TASK REQUIREMENTS -> Within the listing below, show every line that contains the word "João".

RECORD SET ->
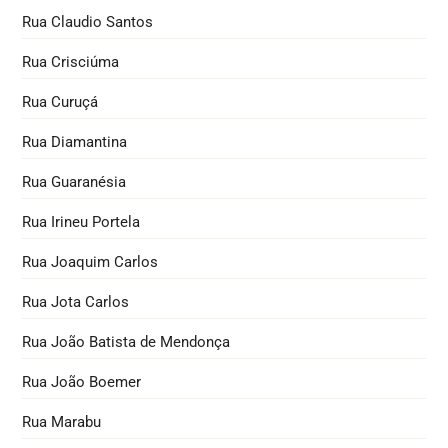
Rua Claudio Santos
Rua Crisciúma
Rua Curuçá
Rua Diamantina
Rua Guaranésia
Rua Irineu Portela
Rua Joaquim Carlos
Rua Jota Carlos
Rua João Batista de Mendonça
Rua João Boemer
Rua Marabu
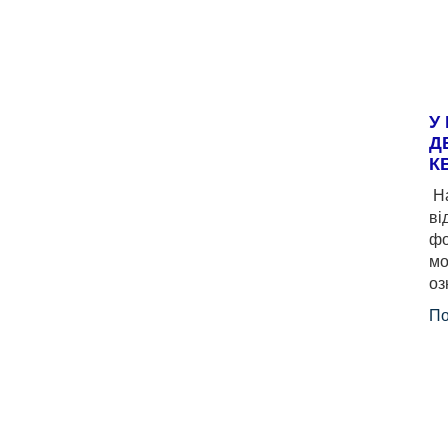
У
Д
К
На
ві
фо
мо
оз
По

ANSWER FOR THIS EXERCISE ->
Rua João Batista de Mendonça
Rua João Boemer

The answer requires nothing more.